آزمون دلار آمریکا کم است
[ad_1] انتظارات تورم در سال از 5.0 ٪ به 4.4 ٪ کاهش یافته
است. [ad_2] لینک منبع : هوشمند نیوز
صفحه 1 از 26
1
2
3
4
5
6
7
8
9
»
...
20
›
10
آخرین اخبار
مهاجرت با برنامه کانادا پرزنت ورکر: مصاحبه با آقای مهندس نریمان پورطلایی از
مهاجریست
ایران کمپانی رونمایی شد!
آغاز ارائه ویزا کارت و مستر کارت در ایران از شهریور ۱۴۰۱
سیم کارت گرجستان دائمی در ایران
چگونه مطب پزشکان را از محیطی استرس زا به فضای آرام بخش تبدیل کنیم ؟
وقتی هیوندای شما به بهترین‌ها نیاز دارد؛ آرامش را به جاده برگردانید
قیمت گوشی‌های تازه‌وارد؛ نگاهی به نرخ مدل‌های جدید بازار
┄┄┄┄┄┄┄┄┄┄┄┄┄┄┄┄┄┄┄┄
■ Instructions to follow ■
In the data above, how many lines carry the string "کارت"? Only the number should be given.

■ Answer to the exercise ■
2